Breathe Magic for Mental Health (BMMH) explores the effect of magic on improving mental health, confidence and self-esteem building on ten years of research and feedback from the Breathe Magic Intensive Therapy Programme.  Research published in the medical journal BMC Pediatrics in 2020 looked at the impact of the Breathe Magic programme on the mental health of young people with hemiplegia.  The BMMH programme was designed to explore this further and understand if magic could be beneficial for mental health in its own right.The programme is tailored to aid mental health and wellbeing improvement in groups with a wide range of challenges, adapting to the impact of the pandemic.

In 2021, Breathe Arts Health Research secured 7 months of funding from the Arts Council England (ACE) Cultural Recovery Fund grants to deliver this work.

This emergency response funding enabled Breathe to very quickly respond to the mental health needs arising from the pandemic. Due to the emergency nature of this funding we had to be agile and flexible, working to very tight deadlines. With this short notice, how could we ensure evaluation of the programmes would be meaningful?  Particularly given the varying needs of the groups – young people experiencing autism, dyspraxia, depression, anxiety and negative thoughts, adult brain injury survivors and women experiencing acute antenatal and postnatal mental illness.
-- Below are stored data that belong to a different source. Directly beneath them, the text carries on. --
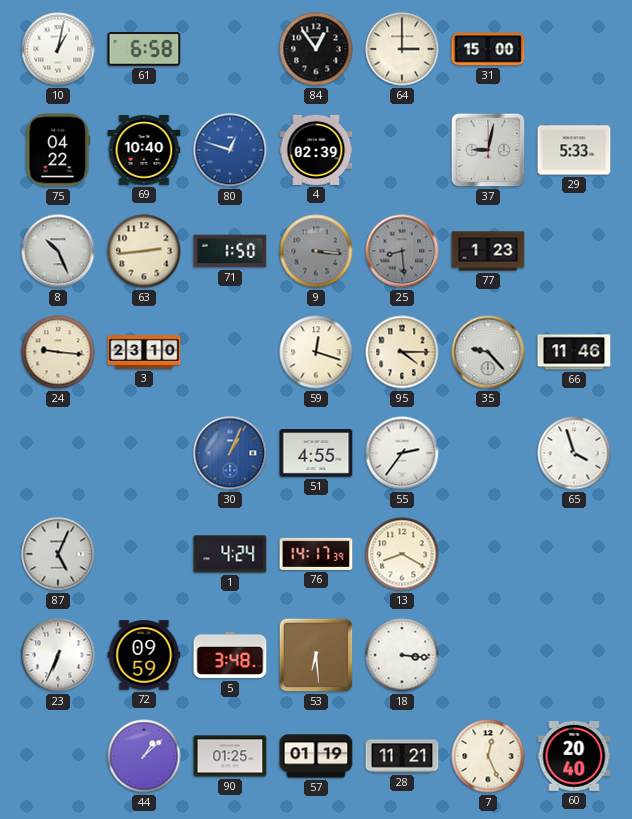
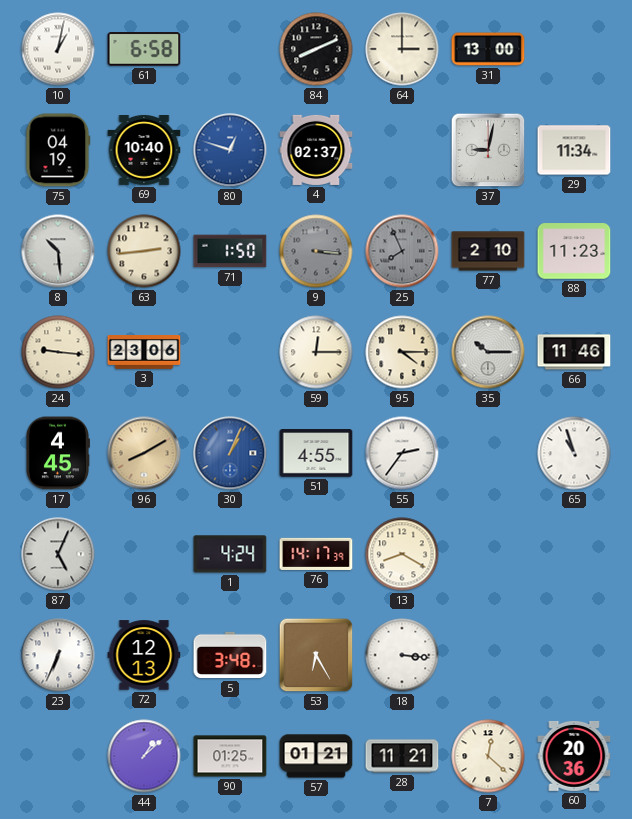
84: 12:54 -> 8:11
31: 15:00 -> 13:00
75: 04:22 -> 04:19
4: 02:39 -> 02:37
29: 5:33 -> 11:34
8: 10:26 -> 10:29
25: 8:29 -> 7:56
77: 1:23 -> 2:10
88: none -> 11:23
3: 23:10 -> 23:06
59: 12:18 -> 12:15
35: 9:23 -> 10:15
17: none -> 4:45
96: none -> 8:10
65: 3:57 -> 10:57
72: 09:59 -> 12:13
53: 6:29 -> 6:25
57: 01:19 -> 01:21
7: 12:26 -> 12:22
60: 20:40 -> 20:36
A screenshot of a Magic for Mental Health zoom session, where eight Headway Eas London participants hold up their playing cards to their camera.

When developing the evaluation strategy, it was important to consider why and what we were evaluating. For BMMH, we wanted to assess the impact of the programme, build a case for its future development and report back to ACE. Funders have differing criteria for reporting; for ACE we knew demographic and geographical reach was important, so we collected this information across the programmes.

Next, we considered quantitative and qualitative measures we could use.  Breathe Arts Health Research staff managed collection of these.

The Warwick-Edinburgh Mental Wellbeing Scale is used commonly in the arts health sector before and after programmes to evaluate improvements to mental wellbeing.  There is a 14-item and 7-item scale.  For the young people, we conducted the 14-item scale via SurveyMonkey – this group participated in the BMMH programme online, were IT proficient and able to complete the scale independently. For the adult brain injury survivors, we chose the 7-item scale on paper – sessions were in-person and some participants required help from staff to complete the questionnaire, so a 14-item scale might take too long to complete.

Breathe Magician Edward Hilsum assisting a Headway Thames Valley client to perform the Dynamic Coin Trick.

Breathe Magician’s Jon Armstrong and Richard McDougall teaching the Dynamic Coin Trick at Headway Thames Valley.

For the women experiencing acute antenatal and postnatal mental illness, due to their capacity to complete complex evaluation forms and staff availability to support this we developed our own scale to measure wellbeing, in collaboration with occupational therapists on the ward. This was a simple smiley face scale marked 1-10 that women completed immediately before and after the session.

In addition to these scales, we asked for comments from participants of all the programmes on their experience.  These quotes ensured participant voices were captured, and we used these alongside the quantitative data we had collected to produce a clear and impactful infographic, for our own internal learning, to improve the case for support and to report back to ACE.

As well as capturing this evaluation data in sessions, we produced a film and case study during the course of the programme, once again capturing the participant voice and bringing their experience to life beyond facts and figures. Testimonies from lead staff members were also secured, focussed on their observations across the 6-8 week programmes.